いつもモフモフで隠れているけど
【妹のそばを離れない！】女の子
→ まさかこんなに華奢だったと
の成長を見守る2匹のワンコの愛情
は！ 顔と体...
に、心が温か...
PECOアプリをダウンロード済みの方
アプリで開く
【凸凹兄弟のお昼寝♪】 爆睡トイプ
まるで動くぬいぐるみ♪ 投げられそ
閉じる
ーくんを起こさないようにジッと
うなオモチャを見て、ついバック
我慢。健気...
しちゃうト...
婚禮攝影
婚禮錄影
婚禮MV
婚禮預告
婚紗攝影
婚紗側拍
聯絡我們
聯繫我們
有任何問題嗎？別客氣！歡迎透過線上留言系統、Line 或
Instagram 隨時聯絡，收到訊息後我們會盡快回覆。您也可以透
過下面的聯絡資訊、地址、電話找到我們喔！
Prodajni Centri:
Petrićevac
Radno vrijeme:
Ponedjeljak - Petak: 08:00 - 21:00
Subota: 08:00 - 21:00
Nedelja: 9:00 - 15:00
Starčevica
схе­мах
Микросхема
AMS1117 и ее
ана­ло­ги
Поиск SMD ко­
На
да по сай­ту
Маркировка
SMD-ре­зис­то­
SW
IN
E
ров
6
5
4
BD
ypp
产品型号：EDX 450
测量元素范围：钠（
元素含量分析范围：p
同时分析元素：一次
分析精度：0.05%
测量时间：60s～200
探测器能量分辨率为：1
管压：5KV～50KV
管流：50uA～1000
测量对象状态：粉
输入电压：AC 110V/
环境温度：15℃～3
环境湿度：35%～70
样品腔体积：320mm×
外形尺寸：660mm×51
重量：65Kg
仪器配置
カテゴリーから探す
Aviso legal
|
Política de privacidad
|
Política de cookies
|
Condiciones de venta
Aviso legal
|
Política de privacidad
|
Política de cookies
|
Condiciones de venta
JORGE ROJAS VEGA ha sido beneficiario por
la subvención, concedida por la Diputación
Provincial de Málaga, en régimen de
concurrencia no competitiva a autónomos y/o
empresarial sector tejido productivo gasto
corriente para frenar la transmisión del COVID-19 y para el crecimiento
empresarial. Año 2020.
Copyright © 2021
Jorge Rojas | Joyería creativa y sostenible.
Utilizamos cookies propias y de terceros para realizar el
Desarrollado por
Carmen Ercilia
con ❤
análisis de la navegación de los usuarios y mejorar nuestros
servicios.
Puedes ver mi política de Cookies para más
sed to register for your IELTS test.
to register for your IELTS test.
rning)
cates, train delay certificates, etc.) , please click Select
○ ○ ○ ○ ○
Assignment = Extract exactly the lines between the line containing "empresarial sector tejido productivo gasto" and the end of the data, including both.

Output of the exercise =
empresarial sector tejido productivo gasto
corriente para frenar la transmisión del COVID-19 y para el crecimiento
empresarial. Año 2020.
Copyright © 2021
Jorge Rojas | Joyería creativa y sostenible.
Utilizamos cookies propias y de terceros para realizar el
Desarrollado por
Carmen Ercilia
con ❤
análisis de la navegación de los usuarios y mejorar nuestros
servicios.
Puedes ver mi política de Cookies para más
sed to register for your IELTS test.
to register for your IELTS test.
rning)
cates, train delay certificates, etc.) , please click Select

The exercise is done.